**PROBLEM DESCRIPTION**
Although the records contain pictures, the copy should leave them out and match everything else exactly.

**RECORDS FOR THIS EXERCISE**
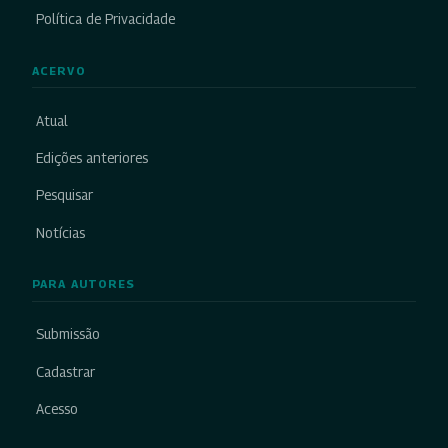
Política de Privacidade
ACERVO
Atual
Edições anteriores
Pesquisar
Notícias
PARA AUTORES
Submissão
Cadastrar
Acesso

**RESULT OF THE TASK**
Política de Privacidade
ACERVO
Atual
Edições anteriores
Pesquisar
Notícias
PARA AUTORES
Submissão
Cadastrar
Acesso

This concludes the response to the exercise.